To solve the given problems involving adding and subtracting monomials, we need to combine like terms. Like terms are terms that have the same variable(s) raised to the same power(s). Here's the step-by-step solution for each problem:
---
#### (a) \( 3a - 2a \)
- Both terms have the same variable \( a \).
- Combine the coefficients: \( 3 - 2 = 1 \).
- Result: \( 1a = a \).
#### (b) \( v - 4v \)
- Both terms have the same variable \( v \).
- Combine the coefficients: \( 1 - 4 = -3 \).
- Result: \( -3v \).
#### (c) \( 9x - 7x \)
- Both terms have the same variable \( x \).
- Combine the coefficients: \( 9 - 7 = 2 \).
- Result: \( 2x \).
---
#### (a) \( 2c + 3c \)
- Both terms have the same variable \( c \).
- Combine the coefficients: \( 2 + 3 = 5 \).
- Result: \( 5c \).
#### (b) \( k - (-4k) \)
- Simplify the subtraction of a negative: \( k + 4k \).

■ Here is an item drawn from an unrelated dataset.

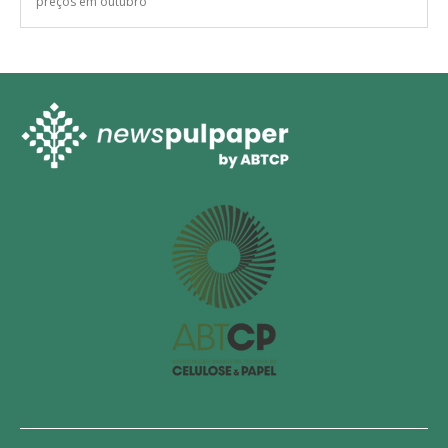
preços em outubro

- Combine the coefficients: \( 1 + 4 = 5 \).
- Result: \( 5k \).
#### (c) \( -3r + 4r \)
- Both terms have the same variable \( r \).
- Combine the coefficients: \( -3 + 4 = 1 \).
- Result: \( 1r = r \).
---
#### (a) \( 2\sqrt{2}n - (\sqrt{2}n) \)
- Both terms have the same variable \( n \) and the same coefficient factor \( \sqrt{2} \).
- Combine the coefficients: \( 2 - 1 = 1 \).
- Result: \( 1\sqrt{2}n = \sqrt{2}n \).
#### (b) \( -n - 7n \)
- Both terms have the same variable \( n \).
- Combine the coefficients: \( -1 - 7 = -8 \).
- Result: \( -8n \).
#### (c) \( -2q^2 + 2q^2 \)
- Both terms have the same variable \( q^2 \).
- Combine the coefficients: \( -2 + 2 = 0 \).
- Result: \( 0 \).
---
#### (a) \( -2b^2 - 5b^2 \)
- Both terms have the same variable \( b^2 \).
- Combine the coefficients: \( -2 - 5 = -7 \).
- Result: \( -7b^2 \).
#### (b) \( 2m^2n^2 + 6m^2n^2 \)
- Both terms have the same variables \( m^2n^2 \).
- Combine the coefficients: \( 2 + 6 = 8 \).
- Result: \( 8m^2n^2 \).
#### (c) \( 2t - 10t \)
- Both terms have the same variable \( t \).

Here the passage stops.